2 Introduction théorique

3 Thème 1 : Crise sanitaire

4 Thème 2 : Vaccination

5 Thème 3 : Société post-covid

6 Thème 4 : Confiance dans les autorités

7 Thème 5 : Indicateurs

8 Synthèse et conclusions

9 Méta-discussion

10 Littérature complémentaire


7 Thème 5 : Indicateurs

7.1 Faits

Les indicateurs représentent une importance stratégique car toute action publique se base sur ces mêmes indicateurs. En particulier en médecine où existe la notion de « médecine fondée sur les preuves (evidence-based medicine) »[1]. Ils sont donc la principale source d’information dans un système VICA. Ils devraient permettre de suivre dans le temps l’évolution de la propagation du virus Sars-COV2 et de la maladie COVID-19, ainsi que de justifier les mesures prises par les autorités. Ils permettent d’appuyer une vision particulière de certains acteurs, et tendent à gagner en légitimité en fonction de l’énonciation de ceux-ci par certains acteurs “officiels”. Aussi, ils permettent une comparaison entre pays. Les parties prenantes ainsi que les groupes d’influences usent de ces mêmes indicateurs : les autorités publiques (fédéral, cantons, communes) ainsi que l’OFSP, les laboratoires (privés et publics), la société civile, les ONGs, les médias et autres sources d’informations, les partis politiques, les entreprises privées.


7.2 Postulats

Pour des non-spécialistes, il est difficile de bien comprendre ce que ces chiffres signifient. Il est aussi difficile de savoir à quelles questions ils sont sensés répondre. Par exemple :

  • Attribution d'un décès lié au Covid-19 (difficile d'être certain de la cause du décès)

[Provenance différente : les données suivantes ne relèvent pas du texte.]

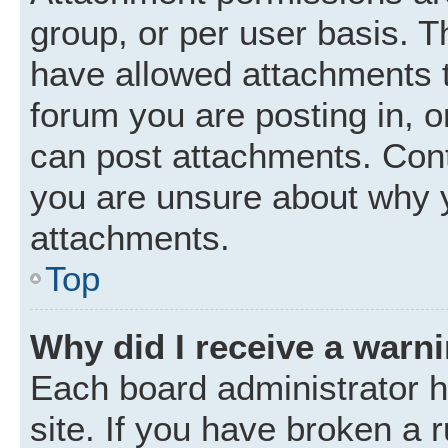
group, or per user basis. 
have allowed attachments t
forum you are posting in, o
can post attachments. Cont
you are unsure about why 
attachments.
Top
Why did I receive a warn
Each board administrator ha
site. If you have broken a 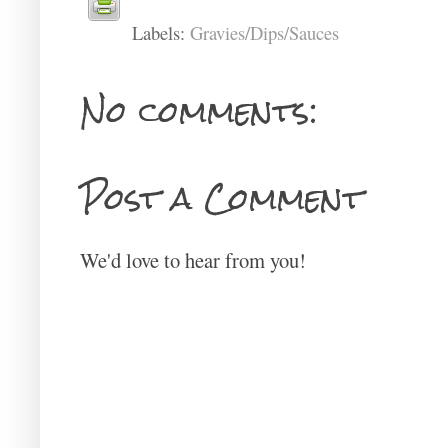
Labels:
Gravies/Dips/Sauces
No comments:
Post a Comment
We'd love to hear from you!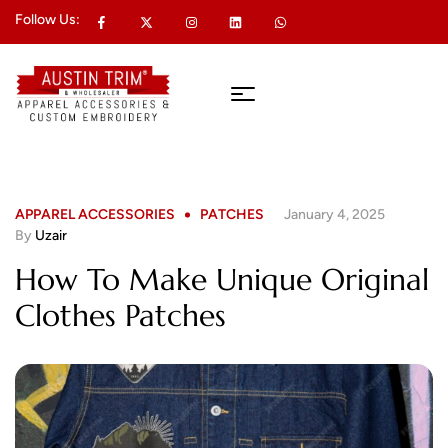
Follow Us:
APPAREL ACCESSORIES
PATCHES
January 4, 2025
By
Uzair
How To Make Unique Original
Clothes Patches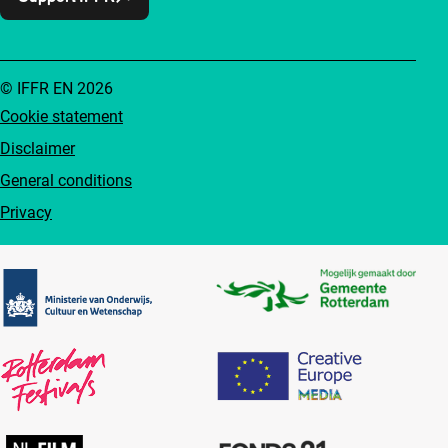
© IFFR EN 2026
Cookie statement
Disclaimer
General conditions
Privacy
Partners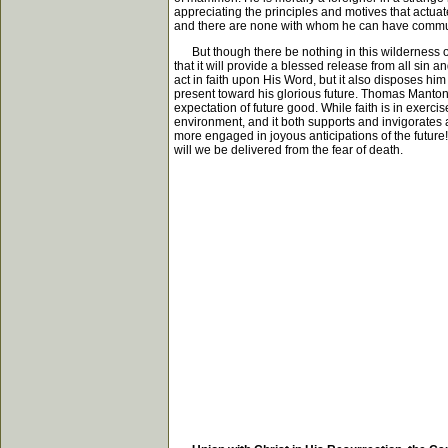
appreciating the principles and motives that actuate
and there are none with whom he can have communio
But though there be nothing in this wilderness of 
that it will provide a blessed release from all sin 
act in faith upon His Word, but it also disposes him
present toward his glorious future. Thomas Manton 
expectation of future good. While faith is in exerci
environment, and it both supports and invigorates all
more engaged in joyous anticipations of the future!
will we be delivered from the fear of death.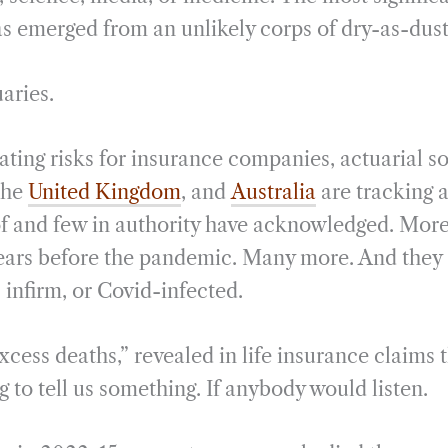
 emerged from an unlikely corps of dry-as-dust
aries.
ting risks for insurance companies, actuarial so
 the
United Kingdom
, and
Australia
are tracking a
f and few in authority have acknowledged. More
years before the pandemic. Many more. And they 
 infirm, or Covid-infected.
cess deaths,” revealed in life insurance claims th
ng to tell us something. If anybody would listen.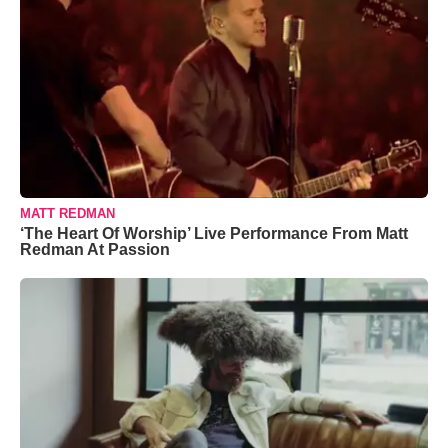
MATT REDMAN
‘The Heart Of Worship’ Live Performance From Matt
Redman At Passion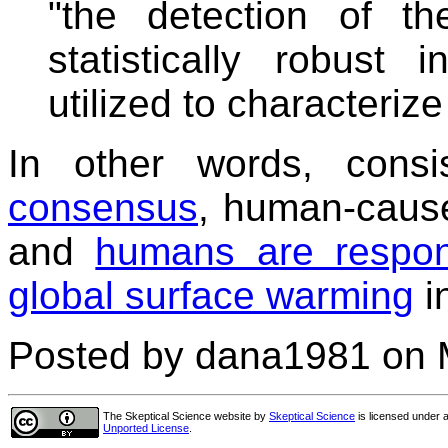
"the detection of th
statistically robust
utilized to characterize 
In other words, cons
consensus
, human-cause
and
humans are respons
global surface warming
i
Posted by dana1981 on 
The Skeptical Science website
by
Skeptical Science
is licensed under 
Unported License
.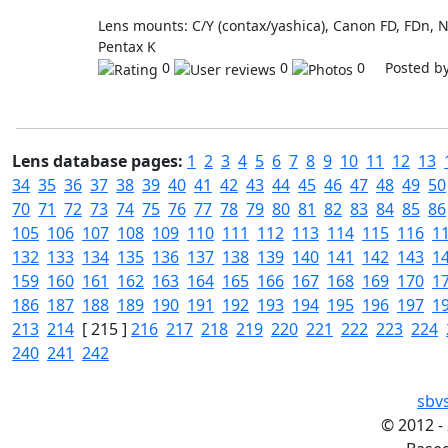
Lens mounts: C/Y (contax/yashica), Canon FD, FDn, 
Pentax K
0
0
0 Posted b
Lens database pages:
1
2
3
4
5
6
7
8
9
10
11
12
13
34
35
36
37
38
39
40
41
42
43
44
45
46
47
48
49
50
70
71
72
73
74
75
76
77
78
79
80
81
82
83
84
85
86
105
106
107
108
109
110
111
112
113
114
115
116
1
132
133
134
135
136
137
138
139
140
141
142
143
1
159
160
161
162
163
164
165
166
167
168
169
170
1
186
187
188
189
190
191
192
193
194
195
196
197
1
213
214
[ 215 ]
216
217
218
219
220
221
222
223
224
240
241
242
sbv
©
2012 -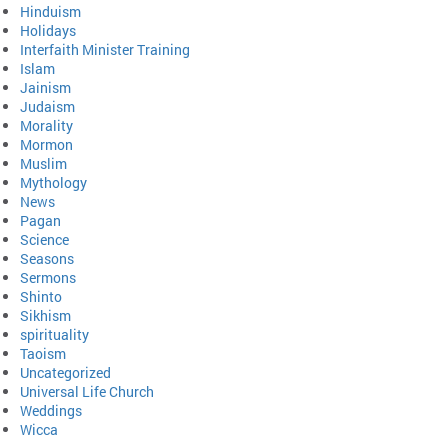
Hinduism
Holidays
Interfaith Minister Training
Islam
Jainism
Judaism
Morality
Mormon
Muslim
Mythology
News
Pagan
Science
Seasons
Sermons
Shinto
Sikhism
spirituality
Taoism
Uncategorized
Universal Life Church
Weddings
Wicca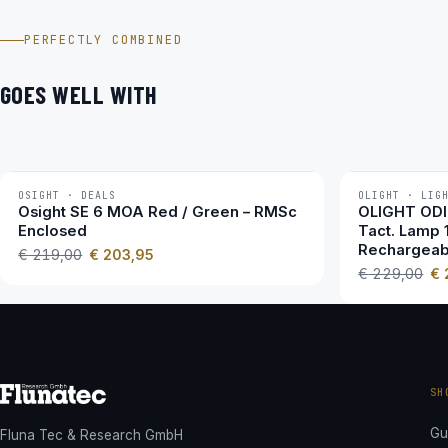
EOTECH Vudu 1-10×28 im Video
PERFECTLY COMBINED
GOES WELL WITH
OSIGHT · DEALS
OLIGHT · LIG
−7 %
−3 %
Osight SE 6 MOA Red / Green – RMSc
OLIGHT ODIN
Enclosed
Tact. Lamp 
Rechargeab
€
219,00
€
203,95
€
229,00
€
SH
Gu
Fluna Tec & Research GmbH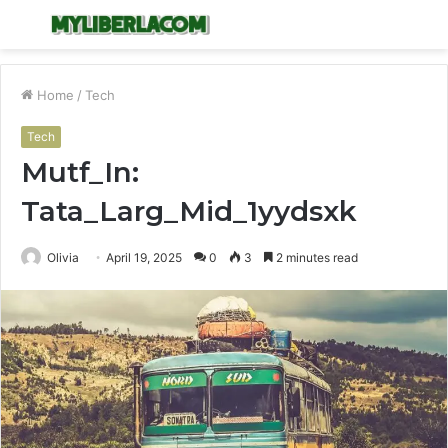
Menu
S
fo
Home
/
Tech
Tech
Mutf_In:
Tata_Larg_Mid_1yydsxk
Olivia
April 19, 2025
0
3
2 minutes read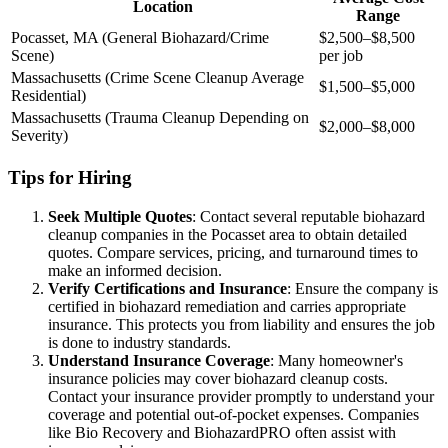
Location
Range
Pocasset, MA (General Biohazard/Crime
$2,500–$8,500
Scene)
per job
Massachusetts (Crime Scene Cleanup Average
$1,500–$5,000
Residential)
Massachusetts (Trauma Cleanup Depending on
$2,000–$8,000
Severity)
Tips for Hiring
Seek Multiple Quotes
: Contact several reputable biohazard
cleanup companies in the Pocasset area to obtain detailed
quotes. Compare services, pricing, and turnaround times to
make an informed decision.
Verify Certifications and Insurance
: Ensure the company is
certified in biohazard remediation and carries appropriate
insurance. This protects you from liability and ensures the job
is done to industry standards.
Understand Insurance Coverage
: Many homeowner's
insurance policies may cover biohazard cleanup costs.
Contact your insurance provider promptly to understand your
coverage and potential out-of-pocket expenses. Companies
like Bio Recovery and BiohazardPRO often assist with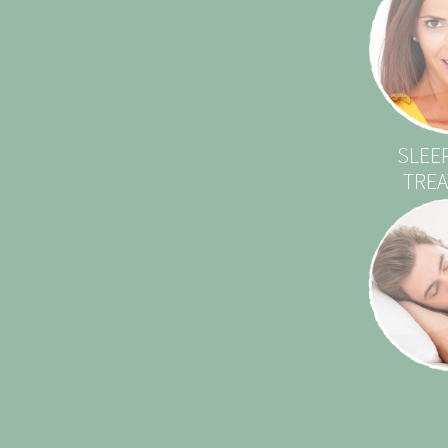
SLEE
TRE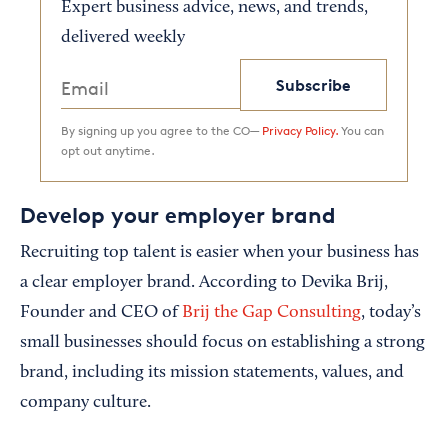
Expert business advice, news, and trends,
delivered weekly
Subscribe
By signing up you agree to the CO—
Privacy Policy.
You can
opt out anytime.
Develop your employer brand
Recruiting top talent is easier when your business has
a clear employer brand. According to Devika Brij,
Founder and CEO of
Brij the Gap Consulting
, today’s
small businesses should focus on establishing a strong
brand, including its mission statements, values, and
company culture.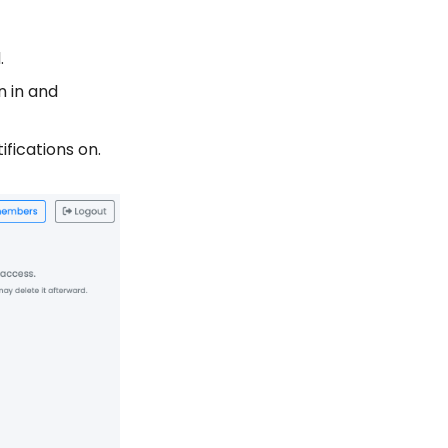
.
n in and
ifications on.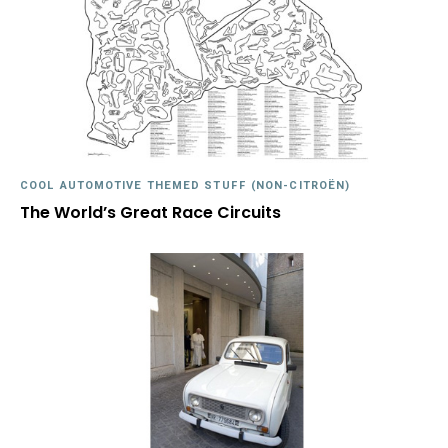
COOL AUTOMOTIVE THEMED STUFF (NON-CITROËN)
The World’s Great Race Circuits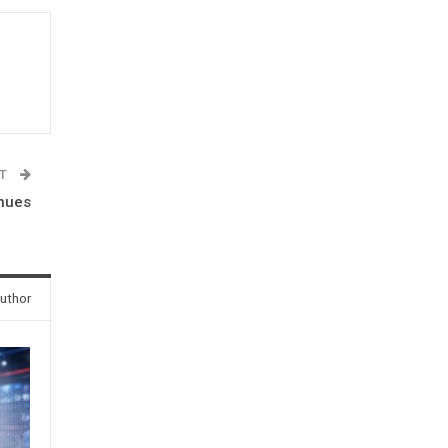
ST
inues
uthor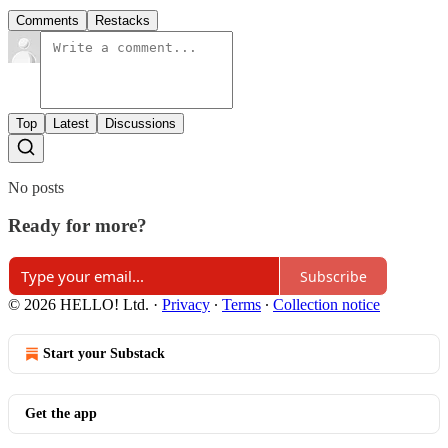
Comments
Restacks
Top
Latest
Discussions
No posts
Ready for more?
Subscribe
© 2026 HELLO! Ltd.
·
Privacy
∙
Terms
∙
Collection notice
Start your Substack
Get the app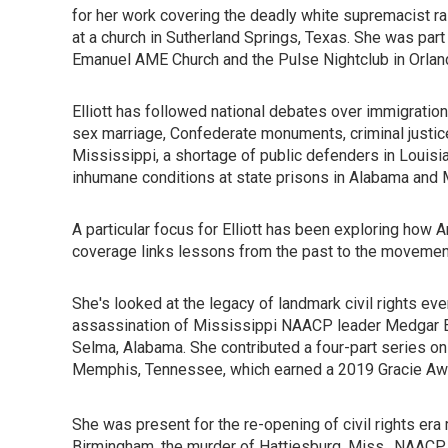
for her work covering the deadly white supremacist ral
at a church in Sutherland Springs, Texas. She was par
Emanuel AME Church and the Pulse Nightclub in Orlan
Elliott has followed national debates over immigration,
sex marriage, Confederate monuments, criminal justic
Mississippi, a shortage of public defenders in Louisiana
inhumane conditions at state prisons in Alabama and 
A particular focus for Elliott has been exploring how A
coverage links lessons from the past to the movement 
She's looked at the legacy of landmark civil rights even
assassination of Mississippi NAACP leader Medgar Ev
Selma, Alabama. She contributed a four-part series on 
Memphis, Tennessee, which earned a 2019 Gracie Awa
She was present for the re-opening of civil rights era 
Birmingham, the murder of Hattiesburg, Miss., NAACP l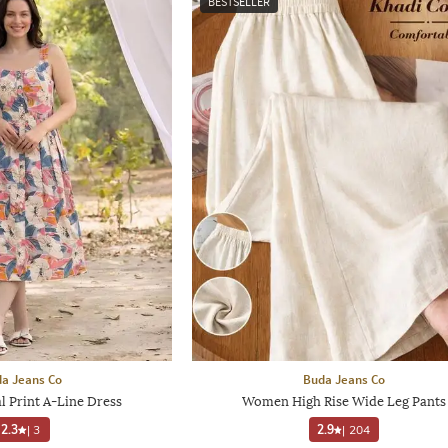
BESTSELLER
a Jeans Co
Buda Jeans Co
 Print A-Line Dress
Women High Rise Wide Leg Pants
2.3
|
3
2.9
|
204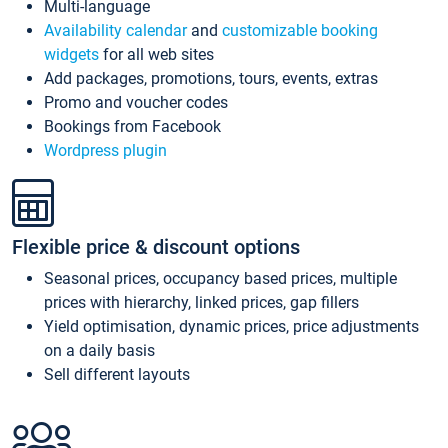
Multi-language
Availability calendar
and
customizable booking
widgets
for all web sites
Add packages, promotions, tours, events, extras
Promo and voucher codes
Bookings from Facebook
Wordpress plugin
Flexible price & discount options
Seasonal prices, occupancy based prices, multiple
prices with hierarchy, linked prices, gap fillers
Yield optimisation, dynamic prices, price adjustments
on a daily basis
Sell different layouts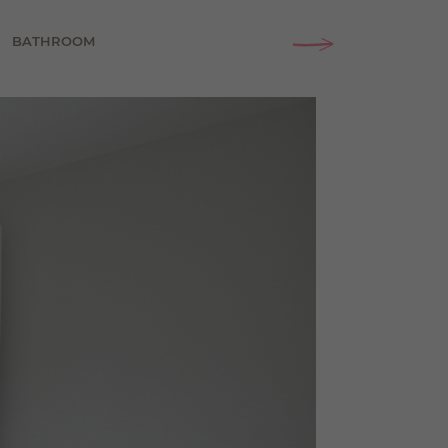
BATHROOM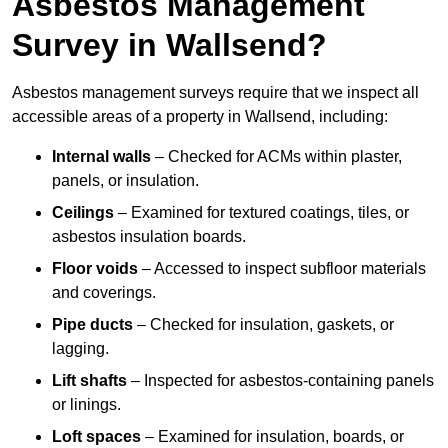
Asbestos Management
Survey in Wallsend?
Asbestos management surveys require that we inspect all
accessible areas of a property in Wallsend, including:
Internal walls
– Checked for ACMs within plaster,
panels, or insulation.
Ceilings
– Examined for textured coatings, tiles, or
asbestos insulation boards.
Floor voids
– Accessed to inspect subfloor materials
and coverings.
Pipe ducts
– Checked for insulation, gaskets, or
lagging.
Lift shafts
– Inspected for asbestos-containing panels
or linings.
Loft spaces
– Examined for insulation, boards, or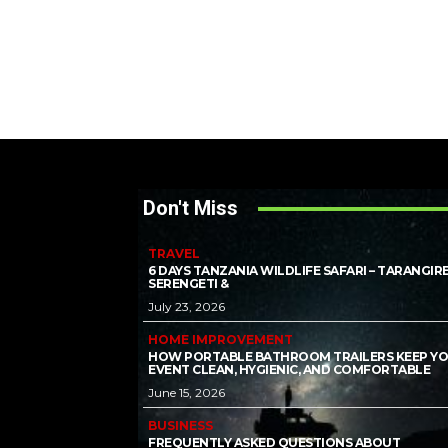
Don't Miss
TRAVEL
6 DAYS TANZANIA WILDLIFE SAFARI – TARANGIRE
SERENGETI &
July 23, 2026
HOME IMPROVEMENT
HOW PORTABLE BATHROOM TRAILERS KEEP Y
EVENT CLEAN, HYGIENIC, AND COMFORTABLE
June 15, 2026
BUSINESS
FREQUENTLY ASKED QUESTIONS ABOUT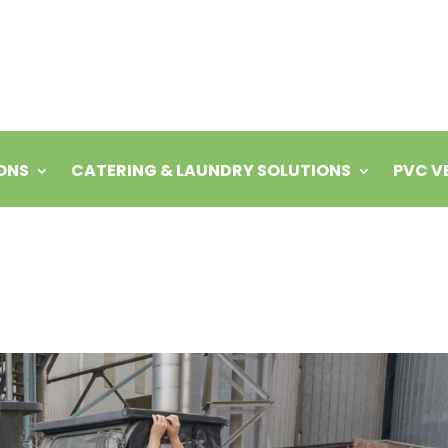
ONS
CATERING & LAUNDRY SOLUTIONS
PVC V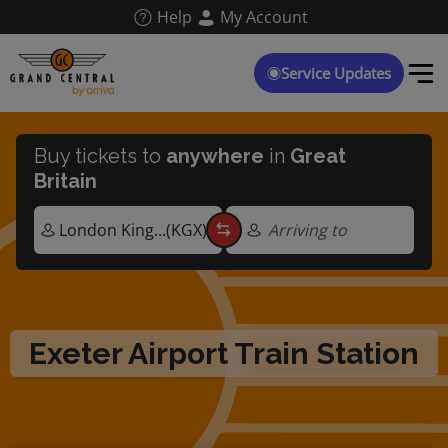
Skip
Help
My Account
to
main
content
Service Updates
Buy tickets to
anywhere
in
Great
Britain
Arriving to
Exeter Airport Train Station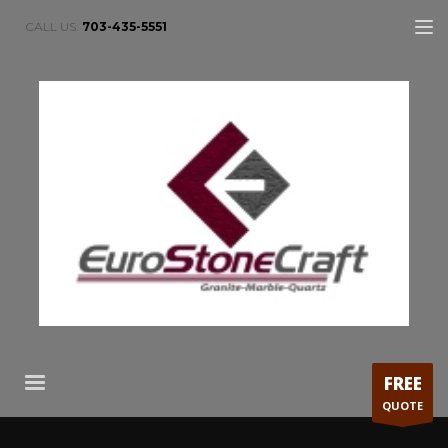
CALL US:
703-435-5551
FREE
QUOTE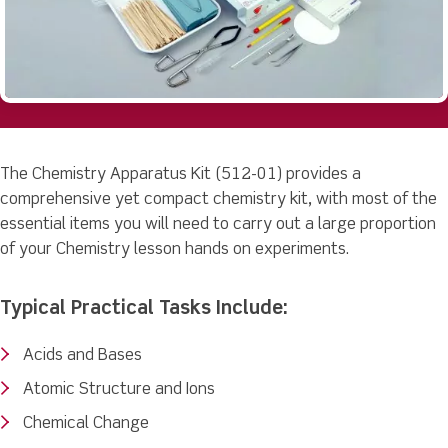
The Chemistry Apparatus Kit (512-01) provides a
comprehensive yet compact chemistry kit, with most of the
essential items you will need to carry out a large proportion
of your Chemistry lesson hands on experiments.
Typical Practical Tasks Include:
Acids and Bases
Atomic Structure and Ions
Chemical Change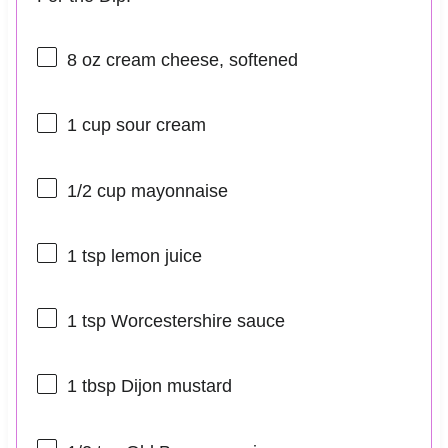
8 oz
cream cheese, softened
1 cup
sour cream
1/2 cup
mayonnaise
1 tsp
lemon juice
1 tsp
Worcestershire sauce
1 tbsp
Dijon mustard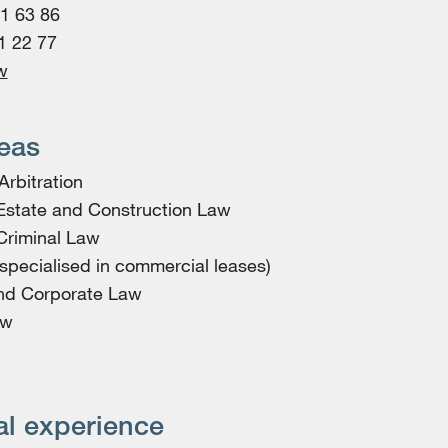
1 63 86
1 22 77
w
reas
Arbitration
 Estate and Construction Law
Criminal Law
specialised in commercial leases)
nd Corporate Law
aw
al experience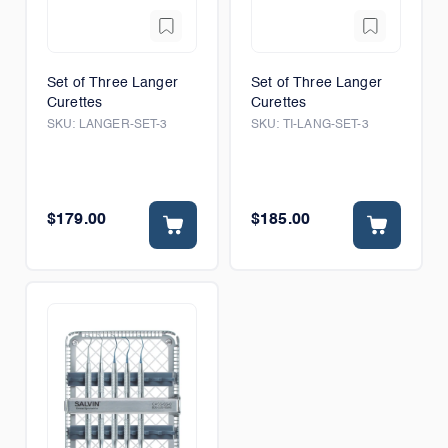
Set of Three Langer
Set of Three Langer
Curettes
Curettes
SKU:
LANGER-SET-3
SKU:
TI-LANG-SET-3
$179.00
$185.00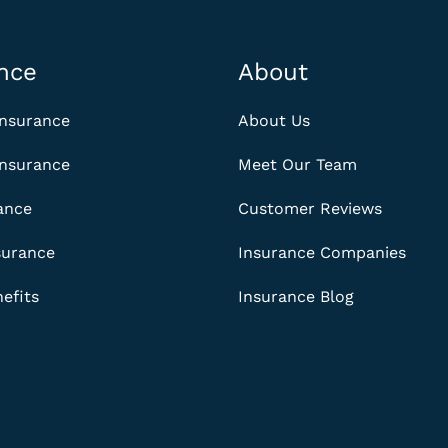
nce
About
Insurance
About Us
Insurance
Meet Our Team
rance
Customer Reviews
surance
Insurance Companies
efits
Insurance Blog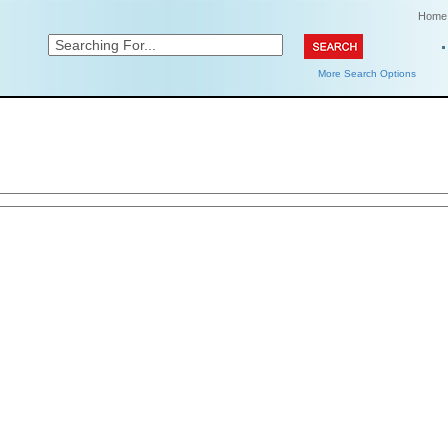
Home
More Search Options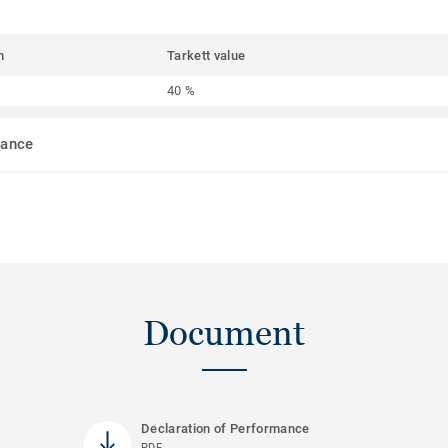
m
Tarkett value
40 %
mance
Document
Declaration of Performance
PDF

  • Indicateurs utilisés, par qui, comment ils sont utilisés et construits

  • Nombre réel de personnes en quarantaine/isolement

  • Réception des indicateurs

  • Si les indicateurs utilisés sont les plus pertinents

  • Réalité et étendue des symptômes, effets secondaires, séquelles, etc.

  • Principaux lieux de contamination (clusters)

  • Provenance et véracité des chiffres sur les vaccins


Les indicateurs que l’OFSP suit et publie sont[2] :


❖ Cas confirmés en laboratoires[3]

❖ Hospitalisation confirmée en laboratoire

❖ Décès confirmés en laboratoire

❖ Tests et proportion de tests positifs

❖ Traçage des contacts


Sur ces réflexions, nous avons posé les postulats suivants :


1. Les indicateurs relèvent du quantitatif.

Or si on ne les combine pas avec du qualitatif, nous ne pouvons pas vraiment comprendre vraiment ce qu’est cette pandémie. (Validité moyenne, stabilité grande)


2. Les chiffres peuvent être trompeurs lorsqu’évoqués en valeur absolue. (Validité, grande, stabilité grande).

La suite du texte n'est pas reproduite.